O segundo ponto é, na minha opinião, a história das religiões que está bem representada na fúria de Moisés quando desce do Monte Sinai e destrói o ídolo de ouro. Acho que as religiões, principalmente as de tradição judaico-cristã e islâmica, não têm feito outra coisa senão dividir os homens. Há uma ética, por certo, e dela a religião se aproveita e se sente justificada. De fato o Judaísmo, Cristianismo ou Islamismo não manda ninguém ser mau, e entre as oposições antitéticas, é preferível o bem ao mal, a virtude ao vício, a bondade e não a crueldade. Mas há muita hipocrisia e o convívio é apenas tolerado. É fácil notar isso. Temos desde exemplos os mais radicais como aqueles que nos oferecem judeus e palestinos que não fazem uma distinção muito clara entre as coisas de interesse do Estado e da Religião, e exemplos menos radicais – dependendo do lugar – como nos dão católicos e protestantes que até convivem pacificamente, mas no íntimo estão certos do quanto estão errados os outros em sua interpretação do Cristo.

08 março 2010

outro pesadelo de Kafka

Desde quarta feira que tento resolver uma pendência com o Banco Real. Desde quarta e ainda não consegui. O problema é simples: O Banco descontou sem aviso prévio a bagatela de 700 reais da minha conta. Não entendi e como sou desorganizado imaginei que alguma coisa me escapara, talvez um cheque que não anotei ou uma compra irresponsável – que tratei de esquecer – usando o Visa Elétron. Mas não foi nada disso, e tudo se esclareceu: O Banco descontou quatro parcelas de um empréstimo que eu – honrado que sou – já havia quitado como manda um bom acordo entre cavalheiros. Desde então venho tentando resolver o entrave que cada vez mais ganha contornos kafkianos.

O gerente me esclareceu tudo, não pediu desculpas e apenas me informou que eu deveria me dirigir ao setor onde meu problema seria resolvido. Não era ali, ele disse. Mas com o pessoal do empréstimo consignado. Acontece que esse tal setor está congestionado já faz dias como provavelmente não esteve nem durante o Bug do Milênio e por isso todos os dias tem sido a mesma penitência: Chego às 13 horas – é o horário que posso chegar –, dirijo-me ao setor de consignado, resignado retiro minha ficha e me sento na cadeira lendo uma coletânea de contos de horror – aliás, bem apropriado – até o momento quando alguém cerimonioso me informa que devo voltar amanhã, já que o sistema – por mais incrível que pareça – saiu do ar.

No primeiro dia peguei uma ficha de atendimento número 49 e fiquei deveras desolado quando comparei com o número na placa luminosa. Faltavam duas horas para se encerrar o expediente bancário e eu tinha 44 pessoas na minha frente. No segundo dia a ficha trazia o número 52 e as coisas só pioraram já que sexta feira o número pulou para 58. Hoje, segunda feira, fiquei quase feliz fitando um simpático 55.

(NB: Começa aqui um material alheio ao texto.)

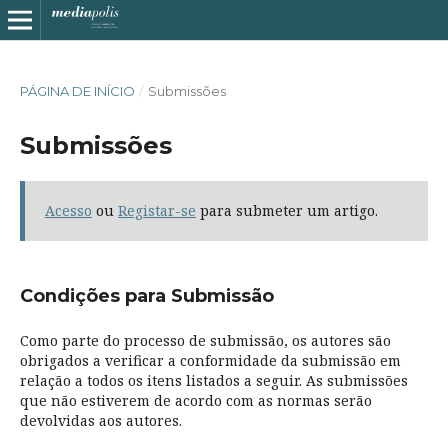
PÁGINA DE INÍCIO
/
Submissões
Submissões
Acesso
ou
Registar-se
para submeter um artigo.
Condições para Submissão
Como parte do processo de submissão, os autores são
obrigados a verificar a conformidade da submissão em
relação a todos os itens listados a seguir. As submissões
que não estiverem de acordo com as normas serão
devolvidas aos autores.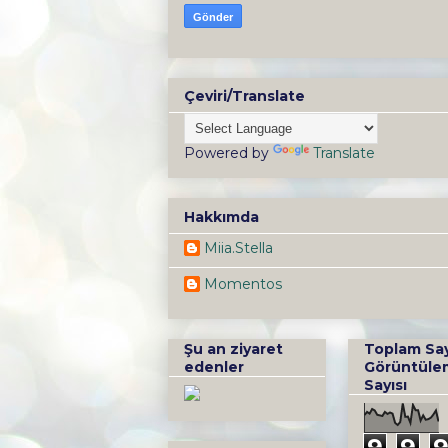
Çeviri/Translate
Powered by
Translate
Hakkımda
Miia.Stella
Momentos
Şu an ziyaret
Toplam Sa
edenler
Görüntüle
Sayısı
9
9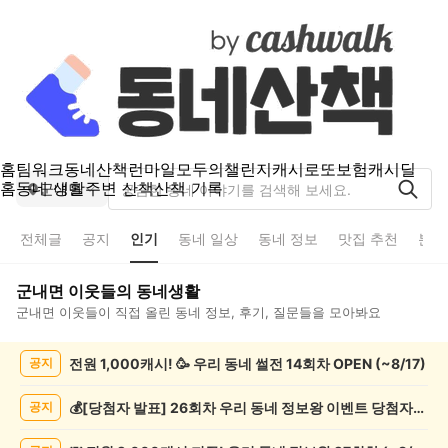
홈
팀워크
동네산책
런마일
모두의챌린지
캐시로또
보험
캐시딜
홈
동네 생활
주변 산책
산책 기록
군내면
전체글
공지
인기
동네 일상
동네 정보
맛집 추천
분실
군내면
이웃들의 동네생활
군내면
이웃들이 직접 올린 동네 정보, 후기, 질문들을 모아봐요
군
전원 1,000캐시! 🥳 우리 동네 썰전 14회차 OPEN (~8/17)
공지
내
면
인
💰[당첨자 발표] 26회차 우리 동네 정보왕 이벤트 당첨자를 발표합니다!
공지
기
글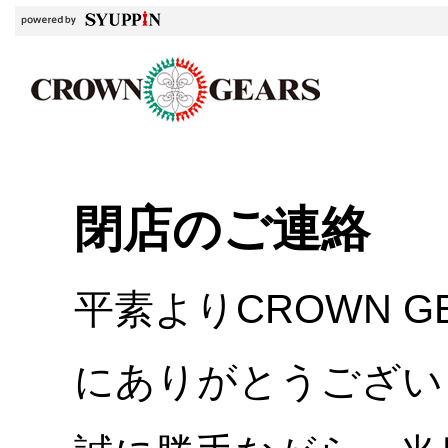
閉店のご連絡
平素よりCROWN 
にありがとうござい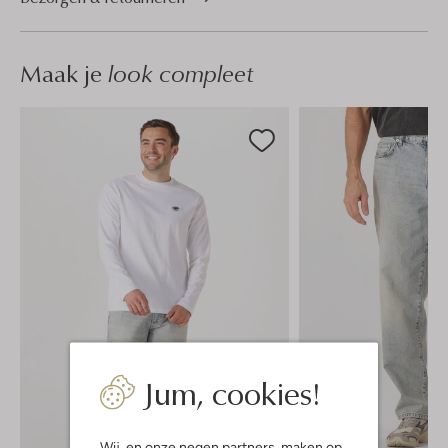
Maak je
look compleet
Jum, cookies!
Wij, en onze
negen partners
, maken op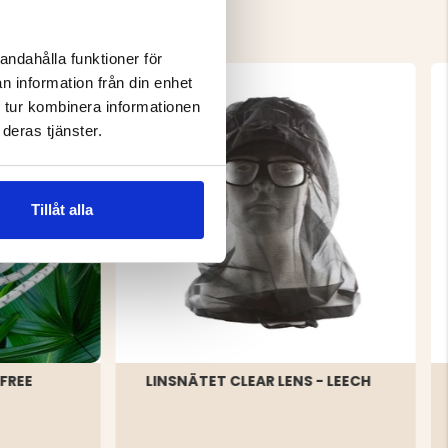
andahålla funktioner för
n information från din enhet
 tur kombinera informationen
deras tjänster.
Tillåt alla
FREE
LINSNÄTET CLEAR LENS - LEECH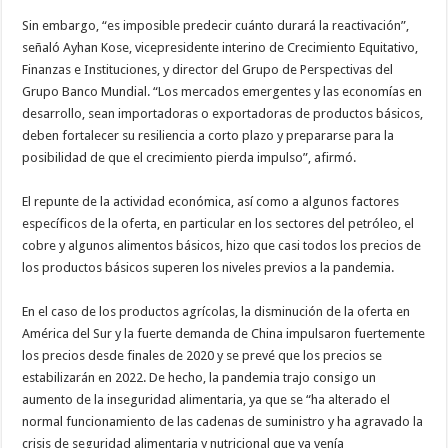
Sin embargo, “es imposible predecir cuánto durará la reactivación”,
señaló Ayhan Kose, vicepresidente interino de Crecimiento Equitativo,
Finanzas e Instituciones, y director del Grupo de Perspectivas del
Grupo Banco Mundial. “Los mercados emergentes y las economías en
desarrollo, sean importadoras o exportadoras de productos básicos,
deben fortalecer su resiliencia a corto plazo y prepararse para la
posibilidad de que el crecimiento pierda impulso”, afirmó.
El repunte de la actividad económica, así como a algunos factores
específicos de la oferta, en particular en los sectores del petróleo, el
cobre y algunos alimentos básicos, hizo que casi todos los precios de
los productos básicos superen los niveles previos a la pandemia.
En el caso de los productos agrícolas, la disminución de la oferta en
América del Sur y la fuerte demanda de China impulsaron fuertemente
los precios desde finales de 2020 y se prevé que los precios se
estabilizarán en 2022. De hecho, la pandemia trajo consigo un
aumento de la inseguridad alimentaria, ya que se “ha alterado el
normal funcionamiento de las cadenas de suministro y ha agravado la
crisis de seguridad alimentaria y nutricional que ya venía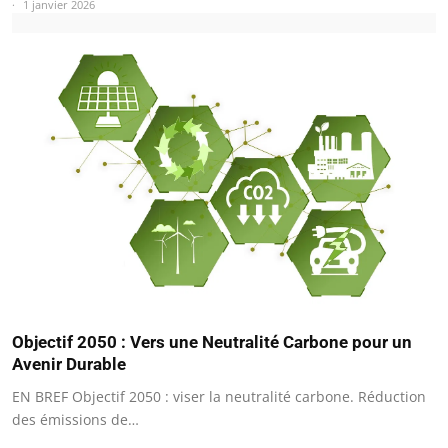
1 janvier 2026
Objectif 2050 : Vers une Neutralité Carbone pour un
Avenir Durable
EN BREF Objectif 2050 : viser la neutralité carbone. Réduction
des émissions de…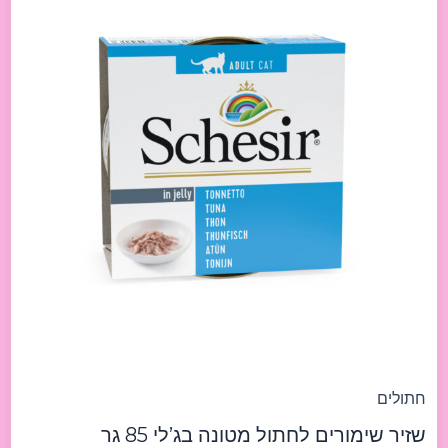
חתולים
שזיר שימורים לחתול מטונה בג’לי 85 גר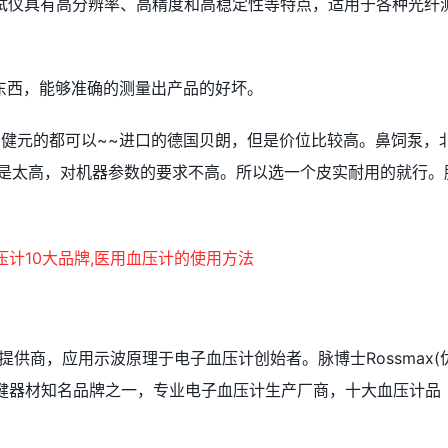
R测试仪具有高分辨率、高精度和高稳定性等特点，适用于各种光纤
东西，能够准确的测量出产品的好坏。
力健元的都可以~~进口的德国贝朗，但是价位比较高。鼻饲泵，
不是太高，对机器参数的要求不高。所以选一个皮实耐用的就行。
供商，应用示波原理于电子血压计创始者。脉博士Rossmax(
保健器材知名品牌之一，专业电子血压计生产厂商，十大血压计品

Quando fui informado que o sistema saiu do ar – durante quatro dias consecutivos o destino nunca foi tão repetitivo – faltavam dez minutos para as cinco horas e nisso tudo intui uma simbologia dos números. A moça me deu uma ficha de número 6 e foi a primeira vez que peguei um número contendo apenas um dígito. Naquele meio tempo achei que só existissem dezenas. Amanhã estarei lá com minha ficha número 6. Na numerologia o seis significa liberdade. Não ambiciono outra coisa, finalmente estar livre do pesadelo de Kafka e reembolsado dos meus 700 reais.